▶ _WHAT IS NEEDED_: Unless a line falls after the one with "Sobre a PARIS VISION", retype it exactly from the records below; leave out all pictures.

*** INFORMATION GIVEN Section Begins ***

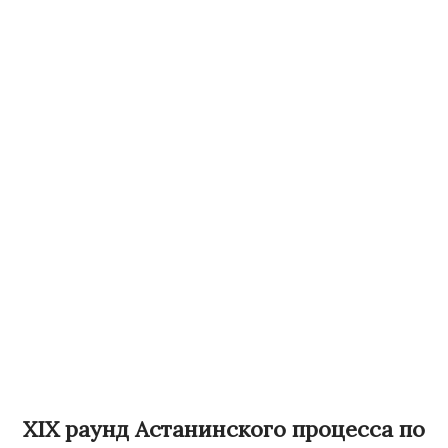
XIX раунд Астанинского процесса по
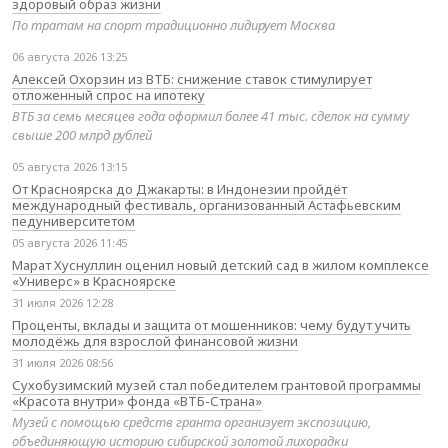
здоровый образ жизни
По тратам на спорт традиционно лидирует Москва
06 августа 2026 13:25
Алексей Охорзин из ВТБ: снижение ставок стимулирует
отложенный спрос на ипотеку
ВТБ за семь месяцев года оформил более 41 тыс. сделок на сумму
свыше 200 млрд рублей
05 августа 2026 13:15
От Красноярска до Джакарты: в Индонезии пройдёт
международный фестиваль, организованный Астафьевским
педуниверситетом
05 августа 2026 11:45
Марат Хуснуллин оценил новый детский сад в жилом комплексе
«Универс» в Красноярске
31 июля 2026 12:28
Проценты, вклады и защита от мошенников: чему будут учить
молодёжь для взрослой финансовой жизни
31 июля 2026 08:56
Сухобузимский музей стал победителем грантовой программы
«Красота внутри» фонда «ВТБ-Страна»
Музей с помощью средств гранта организует экспозицию,
объединяющую историю сибирской золотой лихорадки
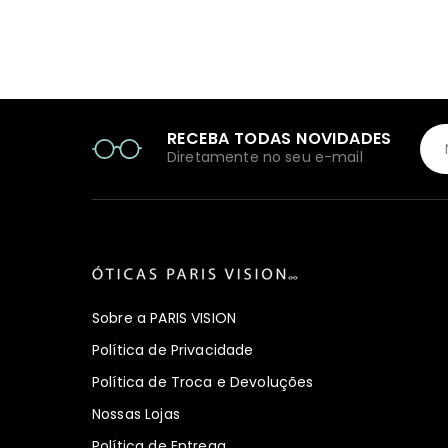
RECEBA TODAS NOVIDADES
Diretamente no seu e-mail
Sobre a PARIS VISION
Política de Privacidade
Política de Troca e Devoluções
Nossas Lojas
Política de Entrega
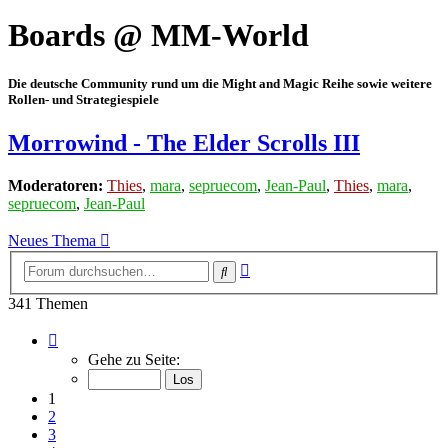
Boards @ MM-World
Die deutsche Community rund um die Might and Magic Reihe sowie weitere
Rollen- und Strategiespiele
Morrowind - The Elder Scrolls III
Moderatoren:
Thies
,
mara
,
sepruecom
,
Jean-Paul
,
Thies
,
mara
,
sepruecom
,
Jean-Paul
Neues Thema
Erweiterte
Suche
Suche
341 Themen
Seite
1
Gehe zu Seite:
von
12
1
2
3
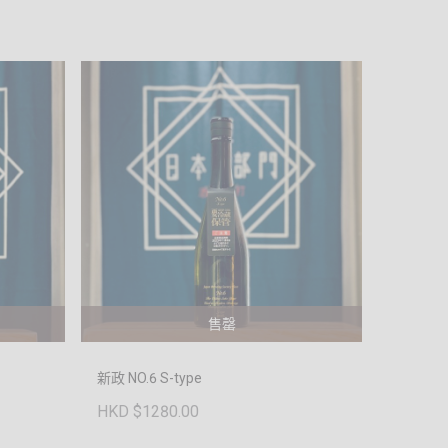
售罄
新政 NO.6 S-type
HKD $1280.00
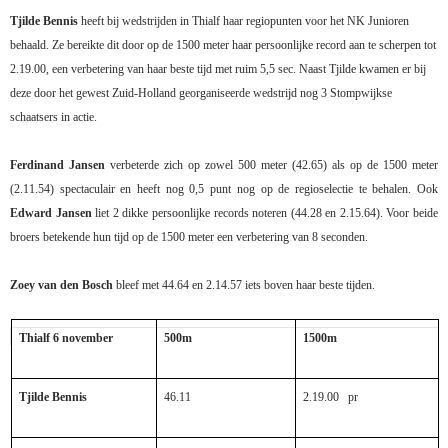
Tjilde Bennis
heeft bij wedstrijden in Thialf haar regiopunten voor het NK Junioren
behaald. Ze bereikte dit door op de 1500 meter haar persoonlijke record aan te scherpen tot
2.19.00, een verbetering van haar beste tijd met ruim 5,5 sec. Naast Tjilde kwamen er bij
deze door het gewest Zuid-Holland georganiseerde wedstrijd nog 3 Stompwijkse
schaatsers in actie.
Ferdinand Jansen
verbeterde zich op zowel 500 meter (42.65) als op de 1500 meter
(2.11.54) spectaculair en heeft nog 0,5 punt nog op de regioselectie te behalen. Ook
Edward Jansen
liet 2 dikke persoonlijke records noteren (44.28 en 2.15.64). Voor beide
broers betekende hun tijd op de 1500 meter een verbetering van 8 seconden.
Zoey van den Bosch
bleef met 44.64 en 2.14.57 iets boven haar beste tijden.
Thialf 6 november
500m
1500m
Tjilde Bennis
46.11
2.19.00
pr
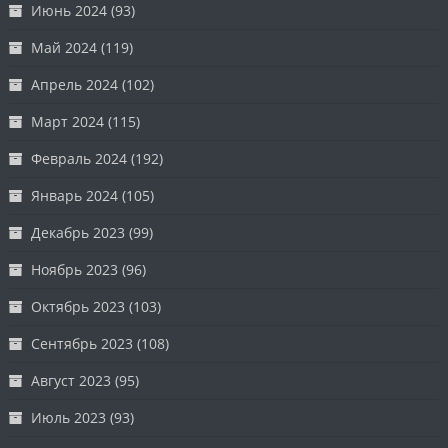
Июнь 2024
(93)
Май 2024
(119)
Апрель 2024
(102)
Март 2024
(115)
Февраль 2024
(192)
Январь 2024
(105)
Декабрь 2023
(99)
Ноябрь 2023
(96)
Октябрь 2023
(103)
Сентябрь 2023
(108)
Август 2023
(95)
Июль 2023
(93)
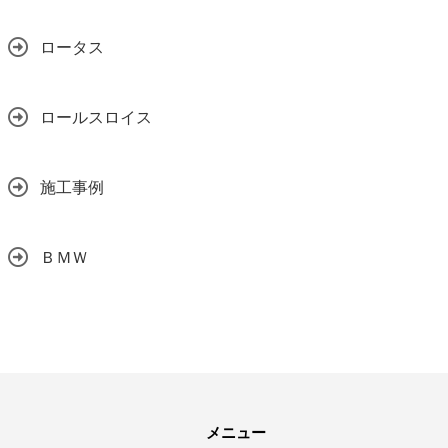
ロータス
ロールスロイス
施工事例
ＢＭＷ
メニュー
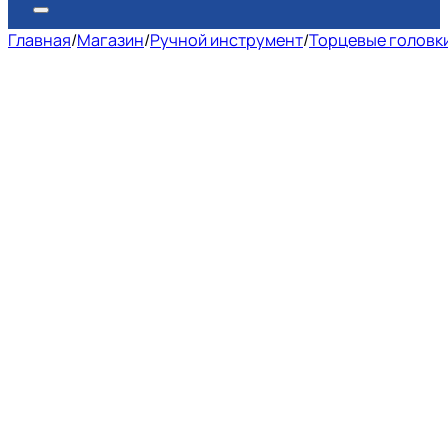
Главная
/
Магазин
/
Ручной инструмент
/
Торцевые головк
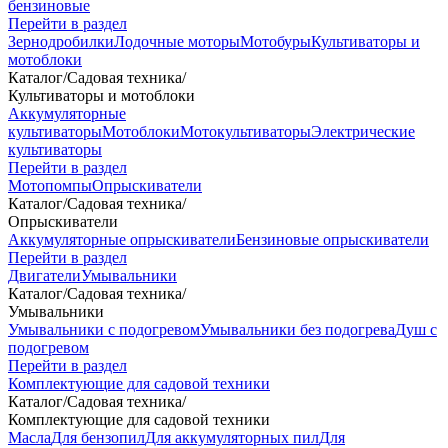
бензиновые
Перейти в раздел
Зернодробилки
Лодочные моторы
Мотобуры
Культиваторы и
мотоблоки
Каталог
/
Садовая техника
/
Культиваторы и мотоблоки
Аккумуляторные
культиваторы
Мотоблоки
Мотокультиваторы
Электрические
культиваторы
Перейти в раздел
Мотопомпы
Опрыскиватели
Каталог
/
Садовая техника
/
Опрыскиватели
Аккумуляторные опрыскиватели
Бензиновые опрыскиватели
Перейти в раздел
Двигатели
Умывальники
Каталог
/
Садовая техника
/
Умывальники
Умывальники с подогревом
Умывальники без подогрева
Душ с
подогревом
Перейти в раздел
Комплектующие для садовой техники
Каталог
/
Садовая техника
/
Комплектующие для садовой техники
Масла
Для бензопил
Для аккумуляторных пил
Для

*** INFORMATION GIVEN Section Ends ***

▶ _RESPONSE BELOW_:
XIX раунд Астанинского процесса по
здоровый образ жизни
По тратам на спорт традиционно лидирует Москва
06 августа 2026 13:25
Алексей Охорзин из ВТБ: снижение ставок стимулирует
отложенный спрос на ипотеку
ВТБ за семь месяцев года оформил более 41 тыс. сделок на сумму
свыше 200 млрд рублей
05 августа 2026 13:15
От Красноярска до Джакарты: в Индонезии пройдёт
международный фестиваль, организованный Астафьевским
педуниверситетом
05 августа 2026 11:45
Марат Хуснуллин оценил новый детский сад в жилом комплексе
«Универс» в Красноярске
31 июля 2026 12:28
Проценты, вклады и защита от мошенников: чему будут учить
молодёжь для взрослой финансовой жизни
31 июля 2026 08:56
Сухобузимский музей стал победителем грантовой программы
«Красота внутри» фонда «ВТБ-Страна»
Музей с помощью средств гранта организует экспозицию,
объединяющую историю сибирской золотой лихорадки
RECEBA TODAS NOVIDADES
Diretamente no seu e-mail
Sobre a PARIS VISION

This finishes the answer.